Saved data entries
▼

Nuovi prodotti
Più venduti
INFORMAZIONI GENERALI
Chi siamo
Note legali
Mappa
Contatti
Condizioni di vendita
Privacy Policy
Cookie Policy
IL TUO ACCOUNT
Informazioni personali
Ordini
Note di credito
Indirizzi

▲
▼

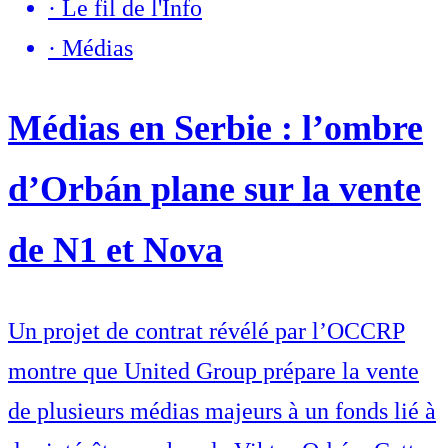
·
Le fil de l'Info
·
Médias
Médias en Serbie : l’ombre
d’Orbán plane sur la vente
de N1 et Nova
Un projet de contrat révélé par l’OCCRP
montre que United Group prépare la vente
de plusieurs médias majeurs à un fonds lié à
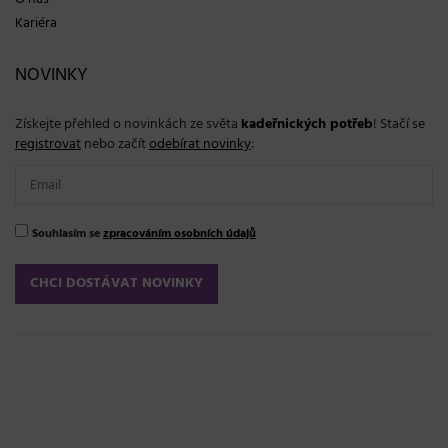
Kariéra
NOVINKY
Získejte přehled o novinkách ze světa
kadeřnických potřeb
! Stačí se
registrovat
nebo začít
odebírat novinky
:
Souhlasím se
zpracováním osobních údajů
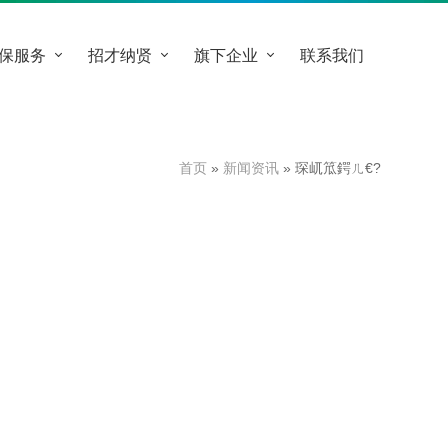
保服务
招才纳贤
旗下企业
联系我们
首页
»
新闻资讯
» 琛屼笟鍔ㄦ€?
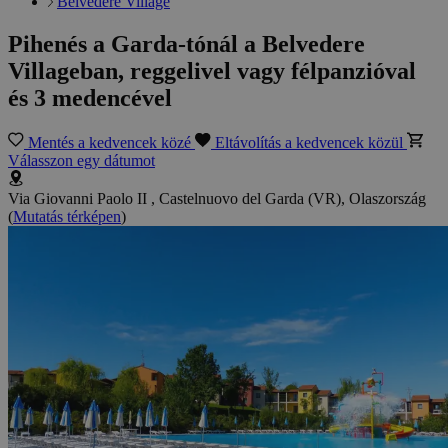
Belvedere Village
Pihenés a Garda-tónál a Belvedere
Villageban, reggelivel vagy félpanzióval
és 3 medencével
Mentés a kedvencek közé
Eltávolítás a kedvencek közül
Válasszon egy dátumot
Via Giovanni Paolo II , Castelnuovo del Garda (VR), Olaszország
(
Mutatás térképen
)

▲
▼

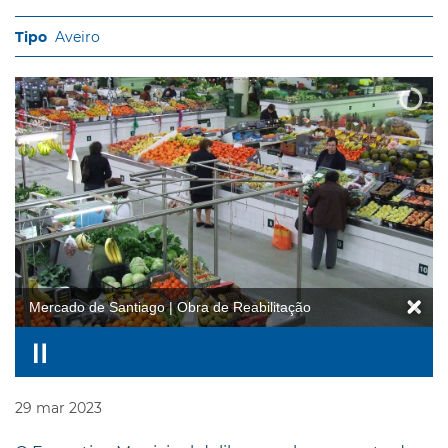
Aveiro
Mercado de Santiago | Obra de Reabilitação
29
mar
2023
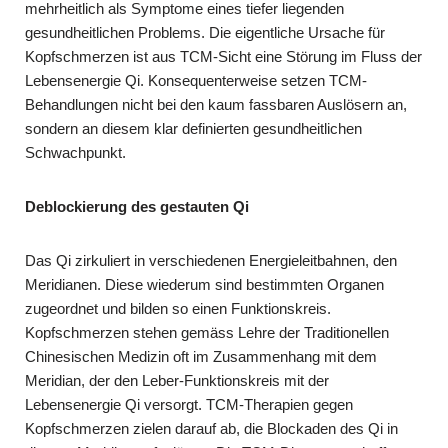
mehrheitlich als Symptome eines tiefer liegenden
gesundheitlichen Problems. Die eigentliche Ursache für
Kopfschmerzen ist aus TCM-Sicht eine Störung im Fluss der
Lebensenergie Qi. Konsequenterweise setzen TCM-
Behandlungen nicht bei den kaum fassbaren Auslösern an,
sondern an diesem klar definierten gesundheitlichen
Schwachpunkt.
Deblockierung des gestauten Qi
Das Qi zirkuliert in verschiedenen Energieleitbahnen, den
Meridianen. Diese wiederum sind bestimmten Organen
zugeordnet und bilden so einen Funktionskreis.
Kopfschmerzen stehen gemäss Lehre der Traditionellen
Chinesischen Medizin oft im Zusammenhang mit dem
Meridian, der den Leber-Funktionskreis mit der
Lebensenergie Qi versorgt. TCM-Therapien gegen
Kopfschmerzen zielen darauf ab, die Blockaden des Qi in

▲

* [Task directions]: Every line above from the line with "Meridianen. Diese wiederum" to the line with "Kopfschmerzen zielen darauf", inclusive, must be returned exactly; no other line belongs in the reply.

* [Answer section]:
Meridianen. Diese wiederum sind bestimmten Organen
zugeordnet und bilden so einen Funktionskreis.
Kopfschmerzen stehen gemäss Lehre der Traditionellen
Chinesischen Medizin oft im Zusammenhang mit dem
Meridian, der den Leber-Funktionskreis mit der
Lebensenergie Qi versorgt. TCM-Therapien gegen
Kopfschmerzen zielen darauf ab, die Blockaden des Qi in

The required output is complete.